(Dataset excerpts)
#####

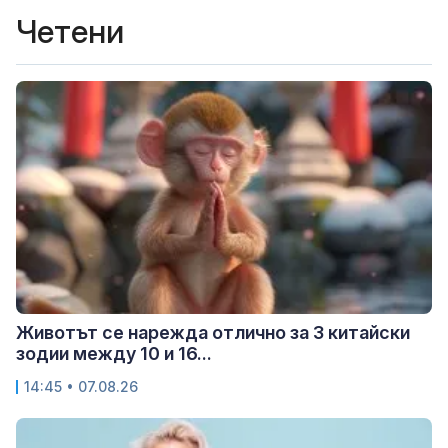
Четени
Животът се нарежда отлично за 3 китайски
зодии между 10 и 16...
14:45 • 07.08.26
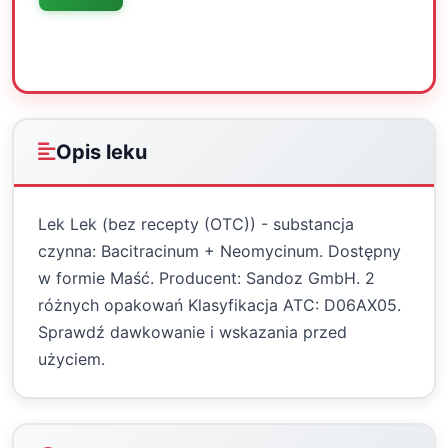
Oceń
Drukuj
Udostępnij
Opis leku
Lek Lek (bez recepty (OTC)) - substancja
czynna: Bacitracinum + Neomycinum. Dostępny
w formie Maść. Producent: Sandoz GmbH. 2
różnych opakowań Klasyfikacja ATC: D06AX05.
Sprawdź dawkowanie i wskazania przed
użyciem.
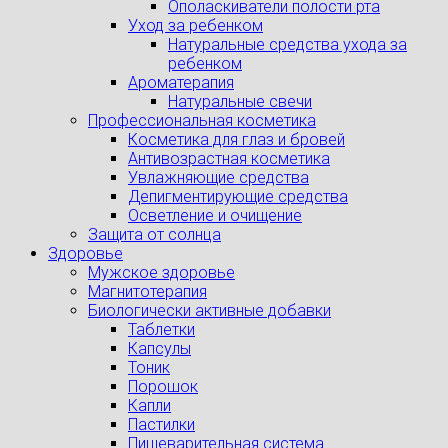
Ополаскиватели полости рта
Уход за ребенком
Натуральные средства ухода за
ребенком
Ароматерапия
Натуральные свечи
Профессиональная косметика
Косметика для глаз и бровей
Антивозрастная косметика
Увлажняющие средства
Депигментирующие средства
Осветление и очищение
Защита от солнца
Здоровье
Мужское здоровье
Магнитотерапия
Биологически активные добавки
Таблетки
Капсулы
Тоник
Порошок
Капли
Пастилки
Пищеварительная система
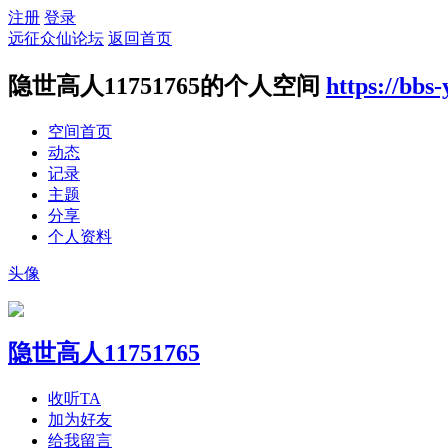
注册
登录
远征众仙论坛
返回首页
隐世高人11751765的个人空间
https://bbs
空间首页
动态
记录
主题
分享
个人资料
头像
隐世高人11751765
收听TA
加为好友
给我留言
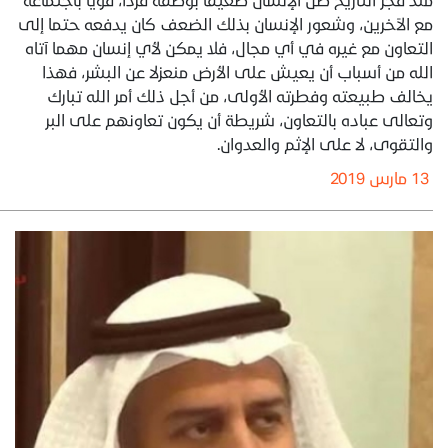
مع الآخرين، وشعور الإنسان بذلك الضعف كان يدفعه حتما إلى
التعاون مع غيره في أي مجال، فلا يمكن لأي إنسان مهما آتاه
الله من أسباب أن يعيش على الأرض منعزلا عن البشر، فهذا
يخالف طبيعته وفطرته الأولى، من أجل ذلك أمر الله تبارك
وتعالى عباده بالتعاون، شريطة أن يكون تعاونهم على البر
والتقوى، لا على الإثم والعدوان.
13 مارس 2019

#####

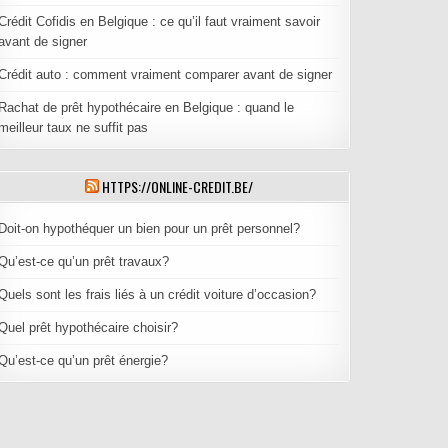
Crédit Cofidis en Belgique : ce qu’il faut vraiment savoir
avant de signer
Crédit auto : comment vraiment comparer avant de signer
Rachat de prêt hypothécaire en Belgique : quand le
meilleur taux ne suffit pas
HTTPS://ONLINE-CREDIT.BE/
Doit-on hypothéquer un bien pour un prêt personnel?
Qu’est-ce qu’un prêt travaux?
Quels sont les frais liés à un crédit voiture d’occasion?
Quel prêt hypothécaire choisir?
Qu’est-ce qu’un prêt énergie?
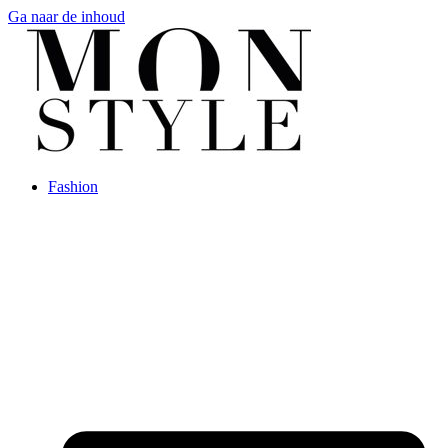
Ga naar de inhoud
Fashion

#####

# EXERCISE DESCRIPTION
Of the records above, print only the lines from the one containing "Lek Lek (bez recepty (OTC)) - substancja" through the one containing "Уход за ребенком", inclusive and unaltered, leaving out pictures.

# OUTPUT OF THE TASK
Lek Lek (bez recepty (OTC)) - substancja
czynna: Bacitracinum + Neomycinum. Dostępny
w formie Maść. Producent: Sandoz GmbH. 2
różnych opakowań Klasyfikacja ATC: D06AX05.
Sprawdź dawkowanie i wskazania przed
użyciem.
Ополаскиватели полости рта
Уход за ребенком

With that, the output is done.